__Source data__:

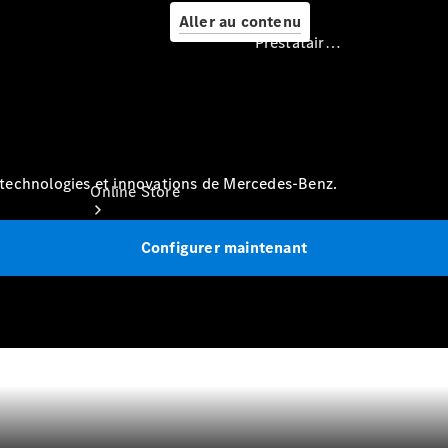
Aller au contenu
Prestataire / Protection des données
Prestataire /
Protection des
données
technologies et innovations de Mercedes-Benz.
Online Store
Configurer maintenant
Occasions
Certified
Véhicules
d’occasion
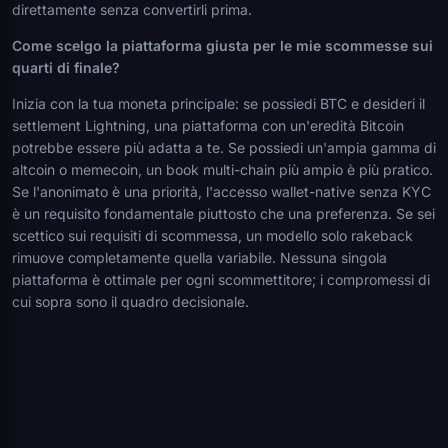
direttamente senza convertirli prima.
Come scelgo la piattaforma giusta per le mie scommesse sui
quarti di finale?
Inizia con la tua moneta principale: se possiedi BTC e desideri il
settlement Lightning, una piattaforma con un'eredità Bitcoin
potrebbe essere più adatta a te. Se possiedi un'ampia gamma di
altcoin o memecoin, un book multi-chain più ampio è più pratico.
Se l'anonimato è una priorità, l'accesso wallet-native senza KYC
è un requisito fondamentale piuttosto che una preferenza. Se sei
scettico sui requisiti di scommessa, un modello solo rakeback
rimuove completamente quella variabile. Nessuna singola
piattaforma è ottimale per ogni scommettitore; i compromessi di
cui sopra sono il quadro decisionale.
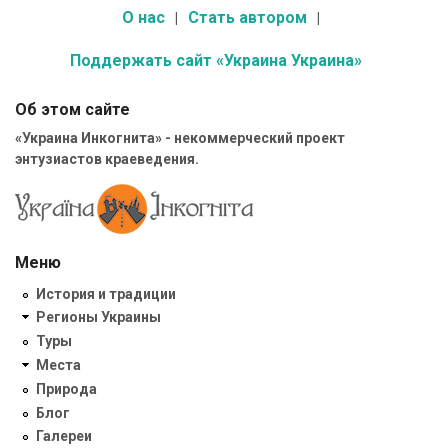
О нас
Стать автором
Поддержать сайт «Украина Украина»
Об этом сайте
«Украина Инкогнита» - некоммерческий проект
энтузиастов краеведения.
Меню
История и традиции
Регионы Украины
Туры
Места
Природа
Блог
Галереи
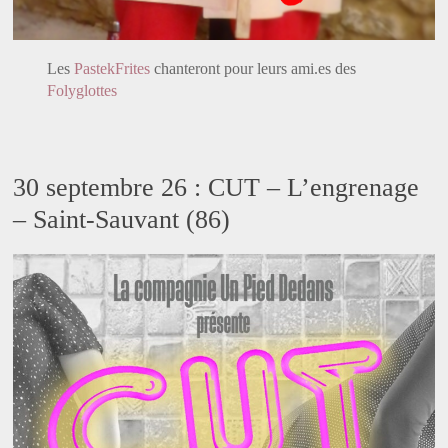
Les
PastekFrites
chanteront pour leurs ami.es des
Folyglottes
30 septembre 26 : CUT – L’engrenage
– Saint-Sauvant (86)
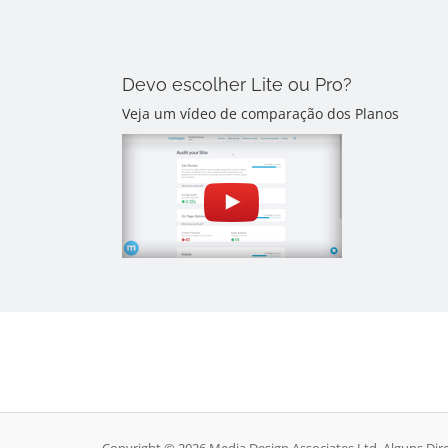
Devo escolher Lite ou Pro?
Veja um vídeo de comparação dos Planos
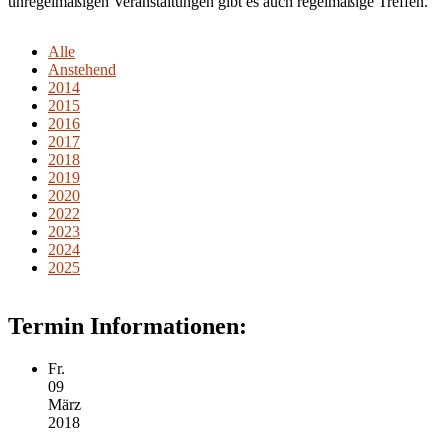
unregelmäßigen Veranstaltungen gibt es auch regelmäßige Treffen.
Alle
Anstehend
2014
2015
2016
2017
2018
2019
2020
2022
2023
2024
2025
Termin Informationen:
Fr.
09
März
2018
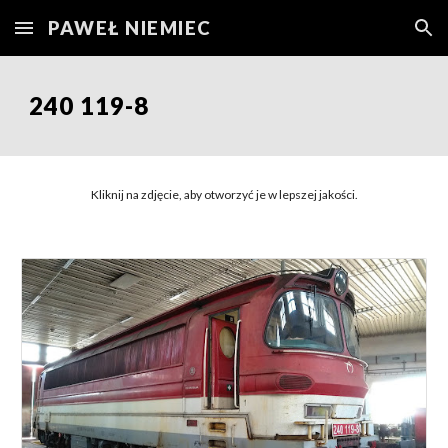
PAWEŁ NIEMIEC
Skip to main content
Skip to navigation
240
119-8
Kliknij na zdjęcie, aby otworzyć je w lepszej jakości.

__Work instruction__: The listing should be transcribed exactly. No picture is to appear in the transcription.

__Output__:
Aller au contenu
Prestataire / Protection des données
Prestataire /
Protection des
données
technologies et innovations de Mercedes-Benz.
Online Store
Configurer maintenant
Occasions
Certified
Véhicules
d’occasion
direttamente senza convertirli prima.
Come scelgo la piattaforma giusta per le mie scommesse sui
quarti di finale?
Inizia con la tua moneta principale: se possiedi BTC e desideri il
settlement Lightning, una piattaforma con un'eredità Bitcoin
potrebbe essere più adatta a te. Se possiedi un'ampia gamma di
altcoin o memecoin, un book multi-chain più ampio è più pratico.
Se l'anonimato è una priorità, l'accesso wallet-native senza KYC
è un requisito fondamentale piuttosto che una preferenza. Se sei
scettico sui requisiti di scommessa, un modello solo rakeback
rimuove completamente quella variabile. Nessuna singola
piattaforma è ottimale per ogni scommettitore; i compromessi di
cui sopra sono il quadro decisionale.
О нас
Стать автором
Поддержать сайт «Украина Украина»
Об этом сайте
«Украина Инкогнита» - некоммерческий проект
энтузиастов краеведения.
Меню
История и традиции
Регионы Украины
Туры
Места
Природа
Блог
Галереи
Les
PastekFrites
chanteront pour leurs ami.es des
Folyglottes
30 septembre 26 : CUT – L’engrenage
– Saint-Sauvant (86)
Devo escolher Lite ou Pro?
Veja um vídeo de comparação dos Planos
unregelmäßigen Veranstaltungen gibt es auch regelmäßige Treffen.
Alle
Anstehend
2014
2015
2016
2017
2018
2019
2020
2022
2023
2024
2025
Termin Informationen:
Fr.
09
März
2018
PAWEŁ NIEMIEC
Skip to main content
Skip to navigation
240
119-8
Kliknij na zdjęcie, aby otworzyć je w lepszej jakości.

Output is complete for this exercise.